Pour commencer, une question classique : comment est-ce que tu as découvert le jeu de rôle ?
En 1984, un copain de collège m’a parlé de Donjons & Dragons. Il avait besoin d ‘un coup de main pour acheter des figurines, qu’on pouvait alors se procurer au sous-sol d’une grande librairie lilloise, inaccessible avec son fauteuil roulant. Il a donc dû m’expliquer de quoi il s’agissait, exercice difficile s’il en est. Cela m’a tout de suite plu, sans que je comprenne très bien de quoi il s’agit.
C’était le moment où on commençait à en parler un peu dans la presse, notamment dans Spirou, que je lisais chaque semaine. Je ne lisais pas encore d’heroïc-fantasy, mais j’avais un bon rayon SF dans ma bibliothèque. Pour mes douze ans, j’ai eu la boite rouge – à l’époque, diffusée par France Loisirs ! – et j’ai commencé immédiatement à maîtriser, sans jamais avoir été joueur. Trouver des joueurs n’était pas si simple pour un collégien.
Dans les boutiques et dans les clubs, c’étaient souvent des étudiants, qui n’avaient pas envie d’un gamin de douze ans dans leurs pattes. Si bien que je maîtrisais souvent pour un seul copain, avec une flopée de persos, parfois une douzaine bardés d’armes mais dépourvus de noms, pour affronter les couloirs du B2 et du B3. Ensuite, on est passé à des personnages plus développés, mais furieusement gros-bill, d’autant plus que les règles d’AD&D, dont j’avais pu me procurer des photocopies, étaient en anglais, pleines de pièges et d’obscurités. J’ai très vite commencé à écrire des mondes, des systèmes de jeux, plus que des scénarios d’ailleurs. Mes archives en sont remplies. Le premier jeu que j’ai écrit complet était un jeu de western spaghetti.
Qu’est-ce qui t’a amené à te lancer dans la création d’Epées & Sorcellerie ?
Comme beaucoup de joueurs, j’ai connu le cycle D&D, Vampire (en free-style, sans règles), retour à D&D en version 3.5, lassitude et frustration vis-à-vis de ce système, retour aux classiques. Plus exactement, avant 3.5, j’avais repris une campagne avec la Rules cylopedia, qui avait très bien fonctionné (et dont certains éléments sont intégrés dans les volumes déjà publiés du Dodécaèdre). Puis, j’ai trouvé beaucoup de plaisir à jouer en 3.5, plusieurs campagnes qui fournissent le gros des deux volumes publiés. Mais, arrivé au point de lassitude déçu par la 4e édition dont j’avais espéré qu’elle élaguerait les points les plus pesants j’ai rouvert la Rules Cyclopedia et je me suis aperçu que tout ce qui me posait problème était résolu de manière simple. C’est comme ça que je me suis intéressé à l’OSR.

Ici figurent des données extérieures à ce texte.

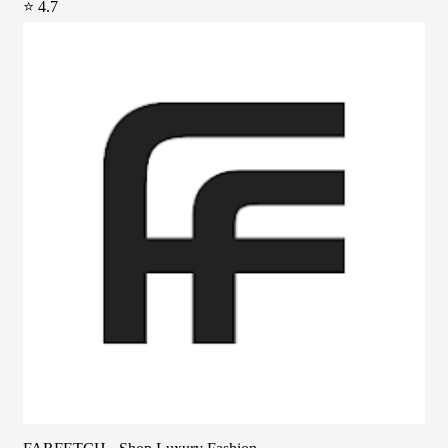
⭐ 4.7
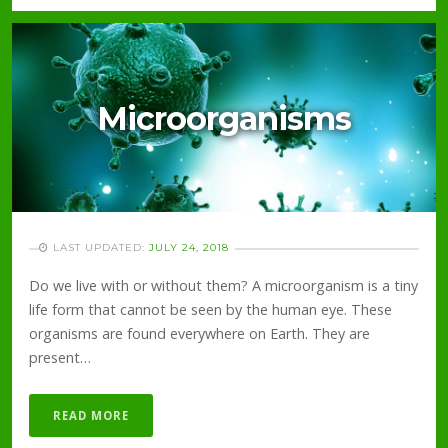
Microorganisms
LAST UPDATED:
JULY 24, 2018
Do we live with or without them? A microorganism is a tiny
life form that cannot be seen by the human eye. These
organisms are found everywhere on Earth. They are
present…
READ MORE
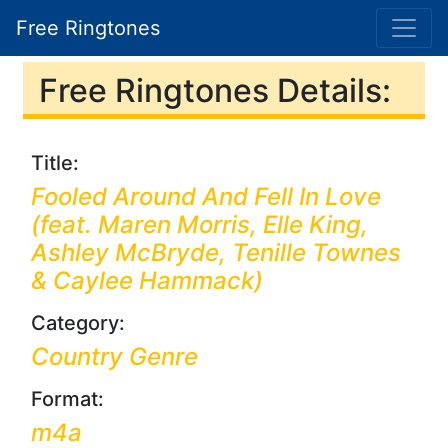
Free Ringtones
Free Ringtones Details:
Title:
Fooled Around And Fell In Love
(feat. Maren Morris, Elle King,
Ashley McBryde, Tenille Townes
& Caylee Hammack)
Category:
Country Genre
Format:
m4a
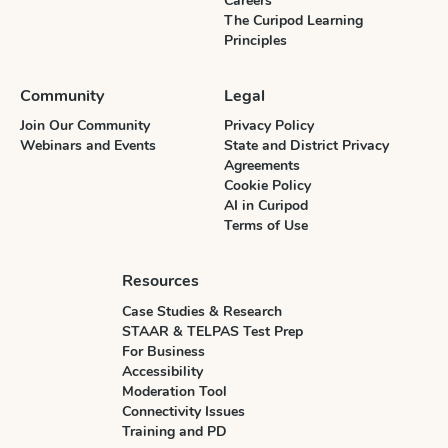
Careers
The Curipod Learning
Principles
Community
Legal
Join Our Community
Privacy Policy
Webinars and Events
State and District Privacy
Agreements
Cookie Policy
AI in Curipod
Terms of Use
Resources
Case Studies & Research
STAAR & TELPAS Test Prep
For Business
Accessibility
Moderation Tool
Connectivity Issues
Training and PD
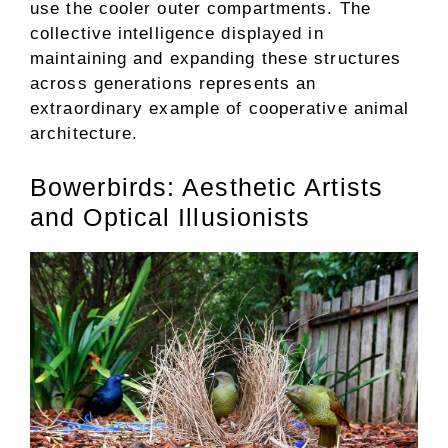
use the cooler outer compartments. The
collective intelligence displayed in
maintaining and expanding these structures
across generations represents an
extraordinary example of cooperative animal
architecture.
Bowerbirds: Aesthetic Artists
and Optical Illusionists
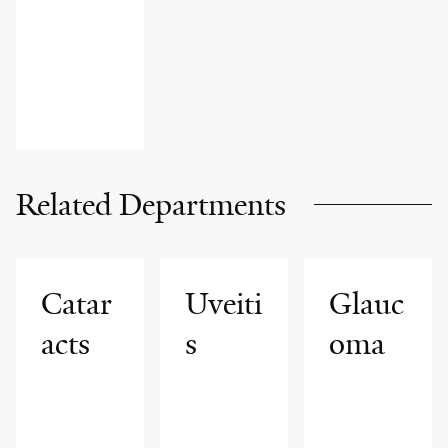
Related Departments
Catar
Uveiti
Glauc
acts
s
oma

Je n’avais que de vagues notions de l’histoire de D&D. La découvert d’OD&D, de Chainmail, dont je connaissais juste l’existence, a titillé mon tempérament d’archéologue. Je me suis lancé dans l’étude des strates les plus anciennes, essayé de deviner ce qui revenait à Arneson et à Gygax, en employant des méthodes de critique historique et de stratigraphie archéologique. Puis, je me suis dit qu’il manquait un retroclone accessible en Français. C’est pourquoi je me suis lancé dans Epées & Sorcellerie, en essayant de produire une version claire et jouable d’OD&D intégrant le plus possible d’éléments de venus de Chainmail. Certains points sont contestables : il est loisible à chacun de faire mieux. C’est pour ça que j’ai souhaité qu’Epées & Sorcellerie soit 100% open content, ce qui permet d’écrire d’autres jeux sur cette base. Pour l’instant, le succès est limité : l’OSR francophone, frustrée par l’abondance de matériel non-traduit, est plus préoccupée de traductions que de productions originales, même si les choses commencent à changer. À comparer par exemple aux nombres de jeux de tous styles fondés sur Sword&Wizardry ou sur Labyrinth Lord, par exemple.